### REQUIREMENT
After locating the line that contains "возможность с" in the records below, write out exactly that line and each line after it through the one that contains "Comunicaciones", and nothing else.

### SUPPLIED RECORDS
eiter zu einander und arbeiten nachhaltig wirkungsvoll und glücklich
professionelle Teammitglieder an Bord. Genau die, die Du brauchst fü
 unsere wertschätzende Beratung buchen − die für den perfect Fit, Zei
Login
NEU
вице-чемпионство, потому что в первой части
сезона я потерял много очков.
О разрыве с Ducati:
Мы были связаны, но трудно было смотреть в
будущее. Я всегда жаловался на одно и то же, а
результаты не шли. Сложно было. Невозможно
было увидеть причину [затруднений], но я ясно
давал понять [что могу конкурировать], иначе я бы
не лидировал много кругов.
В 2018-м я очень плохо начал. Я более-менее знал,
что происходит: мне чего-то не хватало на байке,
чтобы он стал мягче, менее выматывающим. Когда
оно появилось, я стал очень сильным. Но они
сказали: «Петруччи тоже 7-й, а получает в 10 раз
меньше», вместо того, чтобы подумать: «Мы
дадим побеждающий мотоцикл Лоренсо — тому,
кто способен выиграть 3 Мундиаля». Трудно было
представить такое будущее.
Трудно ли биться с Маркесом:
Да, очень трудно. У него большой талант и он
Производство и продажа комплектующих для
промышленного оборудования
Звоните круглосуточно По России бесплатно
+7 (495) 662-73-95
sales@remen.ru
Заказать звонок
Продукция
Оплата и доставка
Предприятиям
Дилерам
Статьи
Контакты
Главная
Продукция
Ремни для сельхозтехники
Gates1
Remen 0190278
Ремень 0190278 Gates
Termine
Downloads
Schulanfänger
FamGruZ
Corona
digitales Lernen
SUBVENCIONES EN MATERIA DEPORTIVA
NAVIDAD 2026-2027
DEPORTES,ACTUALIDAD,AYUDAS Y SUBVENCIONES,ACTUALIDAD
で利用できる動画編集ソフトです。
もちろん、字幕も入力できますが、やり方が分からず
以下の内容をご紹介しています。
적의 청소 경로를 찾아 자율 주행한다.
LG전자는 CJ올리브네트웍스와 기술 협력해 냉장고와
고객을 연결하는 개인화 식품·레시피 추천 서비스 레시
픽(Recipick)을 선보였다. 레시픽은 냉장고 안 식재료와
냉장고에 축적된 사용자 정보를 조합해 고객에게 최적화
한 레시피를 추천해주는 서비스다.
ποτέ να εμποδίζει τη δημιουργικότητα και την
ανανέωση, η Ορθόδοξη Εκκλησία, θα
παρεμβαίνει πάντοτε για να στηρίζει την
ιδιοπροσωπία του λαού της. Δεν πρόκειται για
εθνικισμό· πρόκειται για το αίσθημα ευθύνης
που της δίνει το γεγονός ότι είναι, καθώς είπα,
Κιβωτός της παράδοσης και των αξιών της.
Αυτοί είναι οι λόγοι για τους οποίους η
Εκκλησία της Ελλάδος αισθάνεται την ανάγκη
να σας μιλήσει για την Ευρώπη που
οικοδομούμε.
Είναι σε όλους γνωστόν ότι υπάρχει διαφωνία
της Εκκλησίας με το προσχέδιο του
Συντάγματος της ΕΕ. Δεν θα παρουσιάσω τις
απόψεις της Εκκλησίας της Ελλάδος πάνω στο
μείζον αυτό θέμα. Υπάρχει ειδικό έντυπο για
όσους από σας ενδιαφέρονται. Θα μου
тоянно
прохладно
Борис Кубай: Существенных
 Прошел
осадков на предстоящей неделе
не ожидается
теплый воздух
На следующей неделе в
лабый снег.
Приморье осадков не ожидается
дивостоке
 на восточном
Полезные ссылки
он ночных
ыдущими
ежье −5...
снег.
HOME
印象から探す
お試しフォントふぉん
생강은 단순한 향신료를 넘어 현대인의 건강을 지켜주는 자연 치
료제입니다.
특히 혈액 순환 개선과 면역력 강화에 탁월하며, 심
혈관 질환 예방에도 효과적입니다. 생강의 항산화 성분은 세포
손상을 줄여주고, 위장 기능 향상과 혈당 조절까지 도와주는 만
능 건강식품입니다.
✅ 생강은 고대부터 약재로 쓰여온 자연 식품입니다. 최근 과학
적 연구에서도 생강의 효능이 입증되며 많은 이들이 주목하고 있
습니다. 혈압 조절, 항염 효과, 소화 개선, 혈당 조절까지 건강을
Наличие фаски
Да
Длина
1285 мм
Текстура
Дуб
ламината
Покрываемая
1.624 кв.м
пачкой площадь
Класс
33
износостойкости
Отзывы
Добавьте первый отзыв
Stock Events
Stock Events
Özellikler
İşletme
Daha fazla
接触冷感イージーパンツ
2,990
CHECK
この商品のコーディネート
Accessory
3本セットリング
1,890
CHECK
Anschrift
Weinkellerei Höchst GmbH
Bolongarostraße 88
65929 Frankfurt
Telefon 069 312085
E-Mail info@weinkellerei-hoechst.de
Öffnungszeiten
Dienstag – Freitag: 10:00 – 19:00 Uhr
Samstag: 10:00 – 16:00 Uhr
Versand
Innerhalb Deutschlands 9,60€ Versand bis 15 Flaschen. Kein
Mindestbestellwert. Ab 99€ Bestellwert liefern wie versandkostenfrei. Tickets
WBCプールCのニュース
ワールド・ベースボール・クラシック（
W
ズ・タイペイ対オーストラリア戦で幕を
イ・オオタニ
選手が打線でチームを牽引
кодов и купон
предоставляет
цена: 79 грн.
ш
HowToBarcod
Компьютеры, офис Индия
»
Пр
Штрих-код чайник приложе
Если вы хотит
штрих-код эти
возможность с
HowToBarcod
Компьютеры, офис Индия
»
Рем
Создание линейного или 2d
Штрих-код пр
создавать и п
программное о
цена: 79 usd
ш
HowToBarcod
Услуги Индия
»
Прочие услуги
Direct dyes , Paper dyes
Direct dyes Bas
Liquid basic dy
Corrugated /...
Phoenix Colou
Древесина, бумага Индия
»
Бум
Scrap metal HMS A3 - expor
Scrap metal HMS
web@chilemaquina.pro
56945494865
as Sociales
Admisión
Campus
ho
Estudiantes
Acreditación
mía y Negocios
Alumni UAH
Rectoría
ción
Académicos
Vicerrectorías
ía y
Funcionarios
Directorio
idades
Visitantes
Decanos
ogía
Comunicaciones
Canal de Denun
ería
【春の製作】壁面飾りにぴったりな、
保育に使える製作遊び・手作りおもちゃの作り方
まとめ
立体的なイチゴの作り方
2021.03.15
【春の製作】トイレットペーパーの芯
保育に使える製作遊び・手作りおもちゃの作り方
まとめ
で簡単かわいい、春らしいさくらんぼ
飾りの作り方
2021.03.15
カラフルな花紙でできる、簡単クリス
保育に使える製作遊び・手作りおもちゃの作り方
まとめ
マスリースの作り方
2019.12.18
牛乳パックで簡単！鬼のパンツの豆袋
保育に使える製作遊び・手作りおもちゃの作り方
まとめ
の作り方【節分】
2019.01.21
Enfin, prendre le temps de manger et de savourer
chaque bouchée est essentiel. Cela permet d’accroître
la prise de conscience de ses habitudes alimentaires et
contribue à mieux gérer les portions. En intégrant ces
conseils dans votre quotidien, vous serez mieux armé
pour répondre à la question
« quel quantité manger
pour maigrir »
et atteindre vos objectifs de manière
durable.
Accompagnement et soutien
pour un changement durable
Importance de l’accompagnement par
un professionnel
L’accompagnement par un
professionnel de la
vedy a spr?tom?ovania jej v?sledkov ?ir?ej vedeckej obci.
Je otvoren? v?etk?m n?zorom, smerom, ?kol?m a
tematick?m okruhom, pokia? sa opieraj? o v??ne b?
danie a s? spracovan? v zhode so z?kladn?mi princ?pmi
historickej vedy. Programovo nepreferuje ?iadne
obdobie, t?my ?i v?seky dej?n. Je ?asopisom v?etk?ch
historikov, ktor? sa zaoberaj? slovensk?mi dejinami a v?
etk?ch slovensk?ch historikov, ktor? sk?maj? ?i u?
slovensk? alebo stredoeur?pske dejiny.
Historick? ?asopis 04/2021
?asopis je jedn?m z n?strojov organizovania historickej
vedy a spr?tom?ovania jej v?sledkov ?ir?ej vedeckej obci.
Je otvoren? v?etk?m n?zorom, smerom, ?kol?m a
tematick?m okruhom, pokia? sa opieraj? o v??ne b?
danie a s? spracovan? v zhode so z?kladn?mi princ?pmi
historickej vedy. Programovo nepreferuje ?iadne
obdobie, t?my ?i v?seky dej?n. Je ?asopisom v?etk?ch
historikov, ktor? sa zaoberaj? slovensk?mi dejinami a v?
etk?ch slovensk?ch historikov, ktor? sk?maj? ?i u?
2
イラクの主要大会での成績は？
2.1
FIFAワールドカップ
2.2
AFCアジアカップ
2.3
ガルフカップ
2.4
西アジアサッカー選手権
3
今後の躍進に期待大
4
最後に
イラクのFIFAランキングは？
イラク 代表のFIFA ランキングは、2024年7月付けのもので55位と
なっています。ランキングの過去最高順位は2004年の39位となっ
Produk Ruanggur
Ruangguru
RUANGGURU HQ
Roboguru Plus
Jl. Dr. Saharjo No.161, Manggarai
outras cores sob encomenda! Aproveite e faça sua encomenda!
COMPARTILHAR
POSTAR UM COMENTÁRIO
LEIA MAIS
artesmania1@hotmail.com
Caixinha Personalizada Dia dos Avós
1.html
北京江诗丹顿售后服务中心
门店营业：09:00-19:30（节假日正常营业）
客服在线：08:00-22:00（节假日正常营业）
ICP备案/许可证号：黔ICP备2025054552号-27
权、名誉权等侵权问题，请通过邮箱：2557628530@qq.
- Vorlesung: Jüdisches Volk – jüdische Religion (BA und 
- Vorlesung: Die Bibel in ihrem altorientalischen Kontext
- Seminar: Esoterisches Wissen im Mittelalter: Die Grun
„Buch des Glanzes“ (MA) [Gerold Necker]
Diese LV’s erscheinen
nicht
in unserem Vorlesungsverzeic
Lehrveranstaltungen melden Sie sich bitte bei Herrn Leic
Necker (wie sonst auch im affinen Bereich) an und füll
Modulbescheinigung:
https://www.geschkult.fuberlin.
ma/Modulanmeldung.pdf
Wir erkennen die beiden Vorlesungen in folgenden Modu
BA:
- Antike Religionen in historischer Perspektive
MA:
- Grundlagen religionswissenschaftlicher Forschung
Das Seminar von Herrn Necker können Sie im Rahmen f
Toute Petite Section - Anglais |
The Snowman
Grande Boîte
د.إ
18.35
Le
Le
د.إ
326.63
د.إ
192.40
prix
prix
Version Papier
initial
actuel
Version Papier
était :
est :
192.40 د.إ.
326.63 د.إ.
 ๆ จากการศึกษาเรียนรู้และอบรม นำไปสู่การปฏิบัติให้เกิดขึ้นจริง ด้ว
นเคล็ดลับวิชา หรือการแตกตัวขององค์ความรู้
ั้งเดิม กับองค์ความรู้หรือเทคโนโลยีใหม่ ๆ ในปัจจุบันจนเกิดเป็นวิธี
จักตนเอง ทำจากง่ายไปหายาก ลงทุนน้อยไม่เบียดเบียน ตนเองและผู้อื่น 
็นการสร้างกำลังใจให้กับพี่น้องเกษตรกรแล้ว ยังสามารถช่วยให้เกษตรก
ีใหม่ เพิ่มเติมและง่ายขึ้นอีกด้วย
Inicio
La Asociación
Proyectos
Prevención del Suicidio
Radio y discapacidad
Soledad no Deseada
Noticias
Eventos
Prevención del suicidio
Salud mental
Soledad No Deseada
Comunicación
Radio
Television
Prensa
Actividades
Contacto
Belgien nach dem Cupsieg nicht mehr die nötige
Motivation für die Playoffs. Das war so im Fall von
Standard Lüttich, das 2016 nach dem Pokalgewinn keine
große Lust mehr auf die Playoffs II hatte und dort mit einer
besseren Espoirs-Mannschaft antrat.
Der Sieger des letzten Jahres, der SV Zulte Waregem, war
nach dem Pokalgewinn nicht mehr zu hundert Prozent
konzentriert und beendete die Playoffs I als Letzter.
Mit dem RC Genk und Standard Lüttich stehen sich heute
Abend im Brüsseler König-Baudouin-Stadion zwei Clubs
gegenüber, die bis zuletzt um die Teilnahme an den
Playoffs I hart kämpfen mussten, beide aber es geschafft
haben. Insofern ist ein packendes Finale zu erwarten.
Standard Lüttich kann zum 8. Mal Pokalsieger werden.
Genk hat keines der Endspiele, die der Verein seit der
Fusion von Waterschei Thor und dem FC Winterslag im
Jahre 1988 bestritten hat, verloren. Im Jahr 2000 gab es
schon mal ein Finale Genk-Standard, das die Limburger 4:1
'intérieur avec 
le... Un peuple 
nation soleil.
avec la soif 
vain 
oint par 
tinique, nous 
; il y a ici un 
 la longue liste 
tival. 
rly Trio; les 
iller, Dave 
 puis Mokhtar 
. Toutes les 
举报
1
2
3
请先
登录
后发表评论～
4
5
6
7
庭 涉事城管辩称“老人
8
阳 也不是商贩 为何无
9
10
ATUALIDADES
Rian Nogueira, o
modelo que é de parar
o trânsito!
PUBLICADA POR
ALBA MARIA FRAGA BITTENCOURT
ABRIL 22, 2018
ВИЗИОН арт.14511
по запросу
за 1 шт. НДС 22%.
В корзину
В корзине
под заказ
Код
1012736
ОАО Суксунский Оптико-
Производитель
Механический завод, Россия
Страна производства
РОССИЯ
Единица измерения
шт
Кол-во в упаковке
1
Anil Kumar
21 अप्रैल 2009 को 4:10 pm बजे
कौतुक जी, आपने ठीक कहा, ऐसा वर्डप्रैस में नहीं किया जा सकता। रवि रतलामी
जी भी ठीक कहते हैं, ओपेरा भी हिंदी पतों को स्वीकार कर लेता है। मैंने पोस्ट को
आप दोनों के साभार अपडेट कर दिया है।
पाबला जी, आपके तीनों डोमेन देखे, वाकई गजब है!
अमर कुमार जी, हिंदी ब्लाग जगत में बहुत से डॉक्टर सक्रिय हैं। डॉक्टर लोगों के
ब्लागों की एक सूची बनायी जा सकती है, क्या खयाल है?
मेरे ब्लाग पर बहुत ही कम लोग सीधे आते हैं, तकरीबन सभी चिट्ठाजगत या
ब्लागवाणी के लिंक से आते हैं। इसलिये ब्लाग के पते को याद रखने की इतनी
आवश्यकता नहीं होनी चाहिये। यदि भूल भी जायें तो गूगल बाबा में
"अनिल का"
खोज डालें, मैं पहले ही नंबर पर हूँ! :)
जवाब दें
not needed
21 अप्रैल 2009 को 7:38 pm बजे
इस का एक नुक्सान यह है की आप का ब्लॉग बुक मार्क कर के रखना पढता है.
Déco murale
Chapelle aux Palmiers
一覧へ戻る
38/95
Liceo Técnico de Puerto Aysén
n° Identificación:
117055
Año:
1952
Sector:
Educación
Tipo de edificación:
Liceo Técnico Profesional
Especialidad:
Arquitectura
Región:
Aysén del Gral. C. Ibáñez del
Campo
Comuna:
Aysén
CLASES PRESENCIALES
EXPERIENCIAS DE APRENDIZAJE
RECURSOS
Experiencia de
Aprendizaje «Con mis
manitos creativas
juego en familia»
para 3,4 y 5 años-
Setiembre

### TASK RESULT
возможность с
HowToBarcod
Компьютеры, офис Индия
»
Рем
Создание линейного или 2d
Штрих-код пр
создавать и п
программное о
цена: 79 usd
ш
HowToBarcod
Услуги Индия
»
Прочие услуги
Direct dyes , Paper dyes
Direct dyes Bas
Liquid basic dy
Corrugated /...
Phoenix Colou
Древесина, бумага Индия
»
Бум
Scrap metal HMS A3 - expor
Scrap metal HMS
web@chilemaquina.pro
56945494865
as Sociales
Admisión
Campus
ho
Estudiantes
Acreditación
mía y Negocios
Alumni UAH
Rectoría
ción
Académicos
Vicerrectorías
ía y
Funcionarios
Directorio
idades
Visitantes
Decanos
ogía
Comunicaciones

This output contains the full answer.